On dramatise à l’excès la pensée de Heidegger quand on traduit Sein zum Tode par « être pour la mort ». Le « zum » n’a pas ici cette signification et il faudrait plutôt traduire, comme le suggère Fédier, que nous sommes nés à l’enseigne de la mort, de sorte que le mortel est, comme chez les Grecs, le nom même de l'homme, la mort étant un a priori de l'existence humaine : si nous savons ce qu’exister veut dire c’est que nous avons l’intelligence (incorporée) du mourir. Dès qu'un humain vient à la vie, il est déjà assez vieux pour mourir, écrit Heidegger… il n'est (n’existe) qu’en tant qu'il se tient dans l'absence d'issue de la mort.
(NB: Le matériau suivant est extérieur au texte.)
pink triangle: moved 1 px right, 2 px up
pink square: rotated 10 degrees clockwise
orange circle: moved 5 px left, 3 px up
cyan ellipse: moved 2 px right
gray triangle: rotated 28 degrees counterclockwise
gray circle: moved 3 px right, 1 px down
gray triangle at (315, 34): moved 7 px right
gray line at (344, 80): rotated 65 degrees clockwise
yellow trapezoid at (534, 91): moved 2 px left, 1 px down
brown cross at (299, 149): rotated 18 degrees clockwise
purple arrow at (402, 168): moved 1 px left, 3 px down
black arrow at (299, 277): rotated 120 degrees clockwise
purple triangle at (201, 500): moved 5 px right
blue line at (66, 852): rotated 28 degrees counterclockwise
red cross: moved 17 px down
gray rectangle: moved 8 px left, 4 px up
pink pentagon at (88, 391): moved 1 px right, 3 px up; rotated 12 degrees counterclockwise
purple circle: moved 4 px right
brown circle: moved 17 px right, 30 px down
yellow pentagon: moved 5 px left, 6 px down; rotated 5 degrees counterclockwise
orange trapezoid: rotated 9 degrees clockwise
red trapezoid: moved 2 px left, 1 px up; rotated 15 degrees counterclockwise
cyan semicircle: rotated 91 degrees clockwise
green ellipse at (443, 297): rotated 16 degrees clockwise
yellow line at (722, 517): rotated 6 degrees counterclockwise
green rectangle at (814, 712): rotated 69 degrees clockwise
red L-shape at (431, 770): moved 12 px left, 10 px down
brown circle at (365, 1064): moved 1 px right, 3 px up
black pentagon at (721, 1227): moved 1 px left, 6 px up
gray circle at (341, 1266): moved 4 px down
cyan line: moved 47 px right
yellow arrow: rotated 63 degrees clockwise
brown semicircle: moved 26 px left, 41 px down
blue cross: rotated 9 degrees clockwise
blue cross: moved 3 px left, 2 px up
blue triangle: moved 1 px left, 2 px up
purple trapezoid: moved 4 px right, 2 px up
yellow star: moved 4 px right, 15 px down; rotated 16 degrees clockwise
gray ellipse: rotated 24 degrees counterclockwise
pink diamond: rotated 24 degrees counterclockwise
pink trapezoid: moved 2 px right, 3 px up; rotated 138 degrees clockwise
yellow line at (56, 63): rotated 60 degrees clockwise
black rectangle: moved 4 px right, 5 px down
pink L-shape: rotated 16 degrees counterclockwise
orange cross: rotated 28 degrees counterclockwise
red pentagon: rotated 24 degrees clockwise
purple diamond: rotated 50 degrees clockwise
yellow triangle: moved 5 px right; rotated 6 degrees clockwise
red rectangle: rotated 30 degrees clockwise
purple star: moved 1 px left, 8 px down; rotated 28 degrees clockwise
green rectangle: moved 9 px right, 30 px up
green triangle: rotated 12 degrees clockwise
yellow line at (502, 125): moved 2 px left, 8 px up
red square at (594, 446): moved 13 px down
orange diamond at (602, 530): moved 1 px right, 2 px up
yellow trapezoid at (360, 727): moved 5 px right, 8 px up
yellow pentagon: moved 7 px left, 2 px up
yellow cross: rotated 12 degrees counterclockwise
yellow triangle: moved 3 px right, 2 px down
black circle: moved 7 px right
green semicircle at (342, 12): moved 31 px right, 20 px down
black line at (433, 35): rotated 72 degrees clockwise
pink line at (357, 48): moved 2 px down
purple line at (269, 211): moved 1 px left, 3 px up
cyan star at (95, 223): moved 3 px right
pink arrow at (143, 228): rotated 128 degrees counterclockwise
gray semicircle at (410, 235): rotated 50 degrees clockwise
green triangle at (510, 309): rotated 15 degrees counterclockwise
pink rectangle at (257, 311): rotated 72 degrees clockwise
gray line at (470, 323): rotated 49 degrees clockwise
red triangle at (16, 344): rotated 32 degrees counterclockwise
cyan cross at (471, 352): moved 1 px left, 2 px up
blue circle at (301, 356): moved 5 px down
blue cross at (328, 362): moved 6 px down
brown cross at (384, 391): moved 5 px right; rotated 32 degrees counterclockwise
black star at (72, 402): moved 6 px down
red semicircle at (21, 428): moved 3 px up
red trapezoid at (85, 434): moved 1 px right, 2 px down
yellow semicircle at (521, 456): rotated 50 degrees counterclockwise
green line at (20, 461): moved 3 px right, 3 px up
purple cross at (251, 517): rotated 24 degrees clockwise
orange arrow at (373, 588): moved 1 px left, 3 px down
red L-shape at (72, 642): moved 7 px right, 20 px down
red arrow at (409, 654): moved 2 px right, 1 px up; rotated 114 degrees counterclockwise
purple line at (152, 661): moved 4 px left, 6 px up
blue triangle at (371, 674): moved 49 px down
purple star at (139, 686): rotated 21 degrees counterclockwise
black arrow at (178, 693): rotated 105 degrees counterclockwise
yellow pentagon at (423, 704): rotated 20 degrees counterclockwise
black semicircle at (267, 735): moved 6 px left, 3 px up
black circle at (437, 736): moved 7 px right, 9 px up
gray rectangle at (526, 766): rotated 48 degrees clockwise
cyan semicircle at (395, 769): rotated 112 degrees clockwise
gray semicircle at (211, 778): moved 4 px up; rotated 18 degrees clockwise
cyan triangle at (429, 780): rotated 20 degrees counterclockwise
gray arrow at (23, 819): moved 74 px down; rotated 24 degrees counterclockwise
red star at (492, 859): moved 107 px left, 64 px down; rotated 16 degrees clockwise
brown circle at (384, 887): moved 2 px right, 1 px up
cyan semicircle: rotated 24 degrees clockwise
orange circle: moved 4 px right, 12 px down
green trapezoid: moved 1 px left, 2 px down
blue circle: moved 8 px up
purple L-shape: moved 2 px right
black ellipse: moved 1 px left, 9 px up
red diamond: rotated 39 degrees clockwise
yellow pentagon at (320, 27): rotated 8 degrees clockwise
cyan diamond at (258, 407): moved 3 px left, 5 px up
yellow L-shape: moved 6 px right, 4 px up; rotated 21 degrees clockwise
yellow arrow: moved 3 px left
La mort n’est donc pas seulement un pur fait sans raison, elle ne relève pas comme chez Sartre d’une facticité qui me dépossède, me transforme en dehors anonyme et me fait la proie des vivants.

 

Répétons-le, la mort comme événement contingent qui advient pour un vivant n’est pas le mourir comme structure de l’existence humaine. Le mourir est ma possibilité[36] la plus propre, la plus singulière, la plus indépassable, nul ne pouvant m’en décharger. Seul l’homme meurt et meurt continuellement (les animaux périssent), seul, il est capable de mort, seul, il a à tenir et à se tenir devant la mort[1],

 

[1] « Aux mortels nous donnons maintenant le nom de mortels non parce que leur vie terrestre prend fin, mais parce qu’ils sont capables de la mort en tant que mort ». La chose, Essais et Conférences, op. cit. p. 213.Apports à la philosophie, Gall. 2013, p. 264.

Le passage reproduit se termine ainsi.